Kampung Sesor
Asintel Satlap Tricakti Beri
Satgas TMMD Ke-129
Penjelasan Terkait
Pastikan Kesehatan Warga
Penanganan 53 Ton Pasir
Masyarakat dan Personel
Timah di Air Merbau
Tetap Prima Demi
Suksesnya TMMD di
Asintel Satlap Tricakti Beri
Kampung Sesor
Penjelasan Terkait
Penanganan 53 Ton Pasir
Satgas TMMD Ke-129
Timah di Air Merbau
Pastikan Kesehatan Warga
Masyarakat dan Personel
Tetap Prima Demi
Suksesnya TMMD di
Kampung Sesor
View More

※ ※ ※

| TRY IT |
All of the entries above need to be output again exactly.

| THE ANSWER |
Kampung Sesor
Asintel Satlap Tricakti Beri
Satgas TMMD Ke-129
Penjelasan Terkait
Pastikan Kesehatan Warga
Penanganan 53 Ton Pasir
Masyarakat dan Personel
Timah di Air Merbau
Tetap Prima Demi
Suksesnya TMMD di
Asintel Satlap Tricakti Beri
Kampung Sesor
Penjelasan Terkait
Penanganan 53 Ton Pasir
Satgas TMMD Ke-129
Timah di Air Merbau
Pastikan Kesehatan Warga
Masyarakat dan Personel
Tetap Prima Demi
Suksesnya TMMD di
Kampung Sesor
View More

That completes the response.